> What you need to do
If a line in the data below includes the string "をクリックしてください", please return a copy of it.

——————

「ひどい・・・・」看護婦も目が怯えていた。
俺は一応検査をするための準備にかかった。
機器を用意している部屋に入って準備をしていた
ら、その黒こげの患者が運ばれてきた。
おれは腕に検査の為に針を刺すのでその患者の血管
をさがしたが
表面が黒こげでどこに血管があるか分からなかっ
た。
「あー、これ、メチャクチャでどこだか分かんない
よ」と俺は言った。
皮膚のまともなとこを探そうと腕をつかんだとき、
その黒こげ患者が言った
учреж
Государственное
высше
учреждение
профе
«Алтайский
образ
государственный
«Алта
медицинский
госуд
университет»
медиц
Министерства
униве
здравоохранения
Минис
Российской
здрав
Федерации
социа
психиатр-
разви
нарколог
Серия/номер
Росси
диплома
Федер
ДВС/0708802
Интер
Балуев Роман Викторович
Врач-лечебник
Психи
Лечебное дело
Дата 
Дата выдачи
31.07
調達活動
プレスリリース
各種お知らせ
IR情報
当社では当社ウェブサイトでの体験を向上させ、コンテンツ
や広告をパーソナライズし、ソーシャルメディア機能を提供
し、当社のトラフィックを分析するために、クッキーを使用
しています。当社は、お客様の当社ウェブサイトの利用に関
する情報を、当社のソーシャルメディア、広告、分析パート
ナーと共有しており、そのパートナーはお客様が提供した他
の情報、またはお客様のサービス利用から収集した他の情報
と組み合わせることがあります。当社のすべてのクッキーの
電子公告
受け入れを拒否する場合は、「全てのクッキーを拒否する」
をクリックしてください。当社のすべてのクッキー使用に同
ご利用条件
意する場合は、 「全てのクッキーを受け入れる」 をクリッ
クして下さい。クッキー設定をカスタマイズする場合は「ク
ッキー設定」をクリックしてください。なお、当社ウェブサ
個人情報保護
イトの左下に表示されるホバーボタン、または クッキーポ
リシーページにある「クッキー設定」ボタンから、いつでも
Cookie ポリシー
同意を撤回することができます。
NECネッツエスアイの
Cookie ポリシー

——————

> Answer to the exercise
をクリックしてください。当社のすべてのクッキー使用に同
ッキー設定」をクリックしてください。なお、当社ウェブサ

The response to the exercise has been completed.